I was reading a thread on Usenet about pornography recently and it got me thinking. Firstly I was marvelling at the improbability of finding a thread about porn on the Internet, I mean, what are the chances? Shockingly, however, the discussion was at least attempting a sane and rational look at pornography and erotica, especially with respect to the strangeness that is sex as a fully-fledged industry. Admittedly it became progressively stranger, as Usenet threads are wont to do, until it veered wildly into considering what aliens would make of our sex industry if they visited the little pit of abasement at the end of the universe that we happen to call Earth. At such a point one can only surmise that the topic of tentacle porn would shortly follow, which is as good a Godwin's Law for porn threads as one is going to get, and hence your humble narrator left forthwith.
It did however, as I have already related, trigger a train of thought.
Pornography has been with us for quite some time, but it would seem safe to say that it is only in mankind's recent history that a true industry has sprung up around the luxuriant idea of sex as relief through performance and art. The basic premise is this: as mankind has advanced, sex has become less of a basic fundamental need for survival and more of an indulgence. With indulgence comes over-indulgence, and with over-indulgence comes abstinence and a desire to attain a more seemingly healthy balance. And here is where the porn industry steps in, for the desire is still there within many people although they do not wish to carry out their desires themselves, and thus they live out their fantasies through others, while they remain safely ensconced behind the protection of a glass screen and an 'off' button.

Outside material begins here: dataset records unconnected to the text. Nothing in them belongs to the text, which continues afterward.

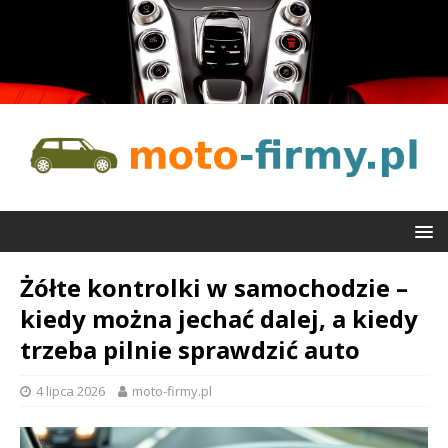
Żółte kontrolki w samochodzie –
kiedy można jechać dalej, a kiedy
trzeba pilnie sprawdzić auto
4 lipca 2026
moto-firmy.pl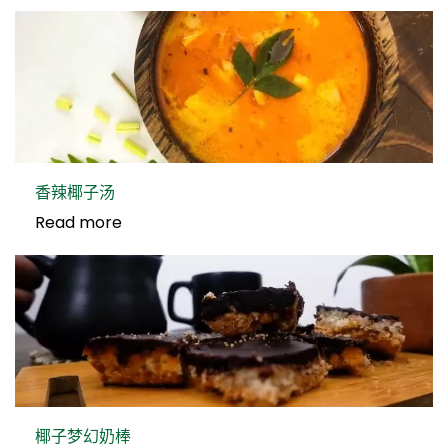
香辣椰子汤
Read more
椰子梦幻奶棒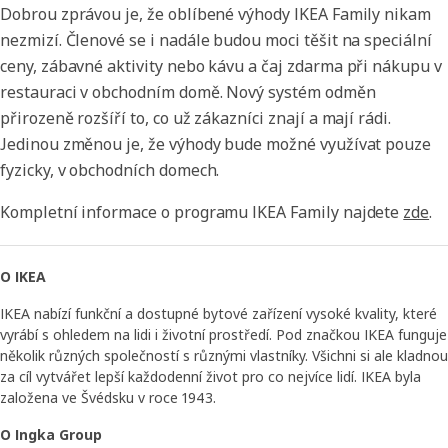
Dobrou zprávou je, že oblíbené výhody IKEA Family nikam
nezmizí. Členové se i nadále budou moci těšit na speciální
ceny, zábavné aktivity nebo kávu a čaj zdarma při nákupu v
restauraci v obchodním domě. Nový systém odměn
přirozeně rozšíří to, co už zákazníci znají a mají rádi.
Jedinou změnou je, že výhody bude možné využívat pouze
fyzicky, v obchodních domech.
Kompletní informace o programu IKEA Family najdete
zde
.
O IKEA
IKEA nabízí funkční a dostupné bytové zařízení vysoké kvality, které
vyrábí s ohledem na lidi i životní prostředí. Pod značkou IKEA funguje
několik různých společností s různými vlastníky. Všichni si ale kladnou
za cíl vytvářet lepší každodenní život pro co nejvíce lidí. IKEA byla
založena ve Švédsku v roce 1943.
O Ingka Group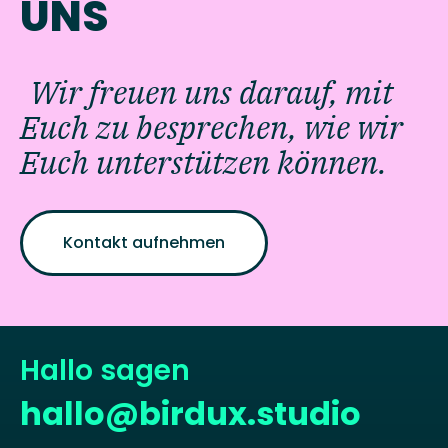
UNS
Wir freuen uns darauf, mit
Euch zu besprechen, wie wir
Euch unterstützen können.
Kontakt aufnehmen
Hallo sagen
hallo@birdux.studio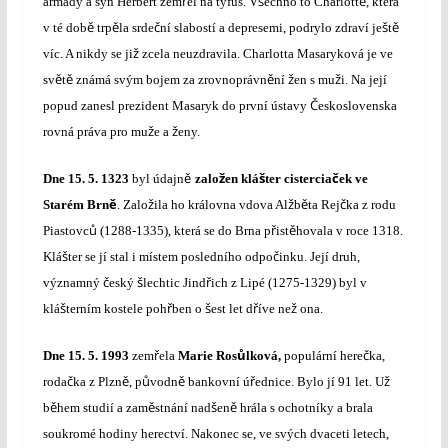
ř
š
ě
armády a syn Herbert zem
el na tyfus. V
echno to Charlott
, která
ě
ě
č
š
ě
v té dob
trp
la srde
ní slabostí a depresemi, podrylo zdraví je
t
ž
víc. A nikdy se ji
zcela neuzdravila. Charlotta Masaryková je ve
ě
ě
ě
ž
ž
sv
t
známá svým bojem za zrovnoprávn
ní
en s mu
i. Na její
Č
popud zanesl prezident Masaryk do první ústavy
eskoslovenska
ž
ž
rovná práva pro mu
e a
eny.
ě
ž
š
č
Dne
15. 5. 1323
byl údajn
zalo
en klá
ter cistercia
ek ve
ě
ž
ž
ě
č
Starém Brn
. Zalo
ila ho
královna vdova Al
b
ta Rej
ka z rodu
ů
ř
ě
Piastovc
(1288-1335), která se do Brna p
ist
hovala v roce 1318.
š
č
Klá
ter se jí stal i místem posledního odpo
inku. Její druh,
č
š
ř
významný
eský
lechtic Jind
ich z Lipé (1275-1329) byl v
š
ř
š
ř
ž
klá
terním kostele poh
ben o
est let d
íve ne
ona.
ř
ů
č
Dne
15. 5. 1993
zem
ela
Marie Ros
lková,
populární here
ka,
č
ě
ů
ě
ř
ž
roda
ka z Plzn
, p
vodn
bankovní ú
ednice. Bylo jí 91 let. U
ě
ě
š
ě
b
hem studií a zam
stnání nad
en
hrála s ochotníky a brala
soukromé hodiny herectví. Nakonec se, ve svých dvaceti letech,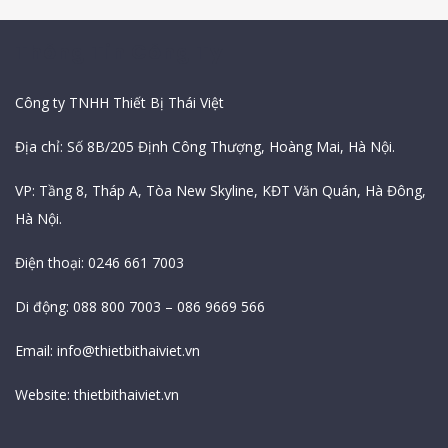
Thông Tin Công Ty
Công ty TNHH Thiết Bị Thái Việt
Địa chỉ: Số 8B/205 Định Công Thượng, Hoàng Mai, Hà Nội.
VP: Tầng 8, Tháp A, Tòa New Skyline, KĐT Văn Quán, Hà Đông,
Hà Nội.
Điện thoại: 0246 661 7003
Di động: 088 800 7003 – 086 9669 566
Email:
info@thietbithaiviet.vn
Website:
thietbithaiviet.vn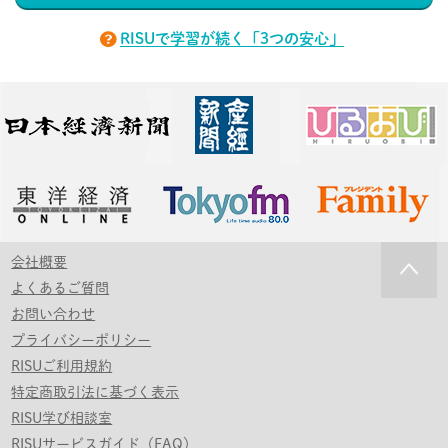
RISUで学習が続く「3つの安心」
会社概要
よくあるご質問
お問い合わせ
プライバシーポリシー
RISUご利用規約
特定商取引法に基づく表示
RISU学び相談室
RISUサービスガイド（FAQ）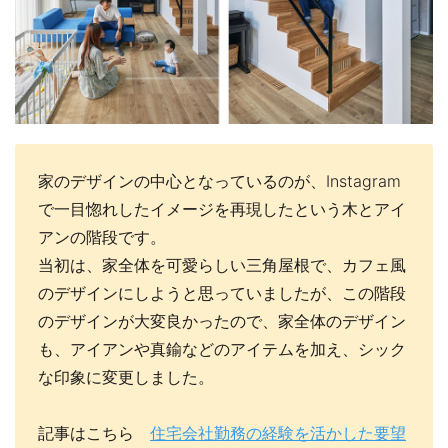
家のデザインの中心となっているのが、Instagram
で一目惚れしたイメージを再現したという木とアイ
アンの階段です。
当初は、家全体を可愛らしい三角屋根で、カフェ風
のデザインにしようと思っていましたが、この階段
のデザインが大変良かったので、家全体のデザイン
も、アイアンや真鍮などのアイテムを加え、シック
な印象に変更しました。
記事はこちら
住宅会社勤務の経験を活かした要望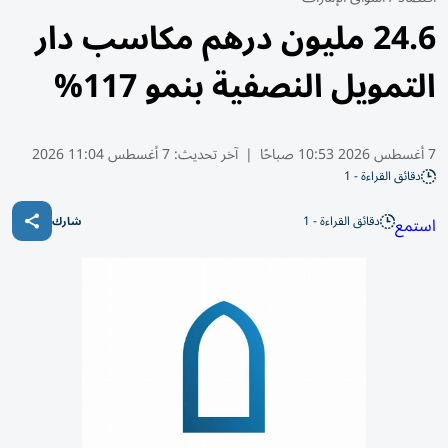
24.6 مليون درهم مكاسب دار
التمويل النصفية بنمو 117%
7 أغسطس 2026 10:53 صباحًا
|
آخر تحديث:
7 أغسطس 11:04 2026
دقائق القراءة - 1
دقائق القراءة - 1
استمع
شارك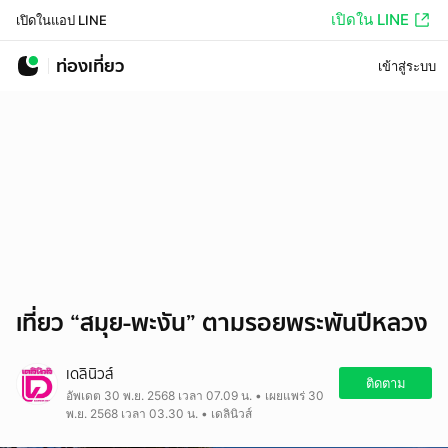
เปิดใน LINE
เปิดในแอป LINE
ท่องเที่ยว
เข้าสู่ระบบ
เที่ยว “สมุย-พะงัน” ตามรอยพระพันปีหลวง
เดลินิวส์
ติดตาม
อัพเดต 30 พ.ย. 2568 เวลา 07.09 น. • เผยแพร่ 30
พ.ย. 2568 เวลา 03.30 น. • เดลินิวส์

The thing is, it's not just related to the porn industry, and this is where I hope to drag this discourse, kicking and screaming, back on to the topic of MMOs. Firstly though, let's look at the food industry. Again, as mankind has advanced (and obviously this outlook is taken from a western world perspective) food has become less of a basic fundamental need for survival due to its abundance, and therefore has become more of an indulgence in certain areas of society. As the obvious signs of over-indulgence set in, with obesity and heart disease becoming far more prevalent than these societies could hope to counter, people start to enter the abstinence cycle and eat less, and more healthily. Here is where industry steps in, and what we have now is essentially porn for food lovers, with TV shows abounding with luxuriant foods, celebrity chefs travelling the world to indulge themselves in an orgy of gastronomic gangbangs, and adverts with hot, steamy puddings, naked from the oven and just begging to be covered in cream.
So what does this have to do with MMOs? Well, in recent times there have been numerous concerns relating to the amount of time indulged in MMOs. Many players themselves are starting to realise that the sheer scale of time that they devote to nothing more than a pixelated spreadsheet simulator is possibly unhealthy, perhaps bordering on clinical obsession. Is it long, therefore, before we enter the cycle of abstinence with respect to MMOs? Has it already begun? I believe it has. MMO porn thy name is Raids.
"Oh yeah, show me the epix baby, show me the epix."
The similarities are stark: bold, brash starlets are presented to the viewer, prostrating themselves on the bed of raid content as they display their epic assets, but peer behind the facade and more often than not one will glimpse the unhappiness, insecurity or personal sacrifice of the superstar raider. The top raiders are the porn stars of the MMO world, gazed upon with the hungering eyes of players who, despite desiring the epic image that these starlets portray, are secretly happy that they have not had to suffer the trials and degradation that these raiders have gone through to thrust themselves into the public eye. Instead, the average player will observe, sate their epic-itemed desires, and then return to the comfort and safety of an ordinary adventuring life.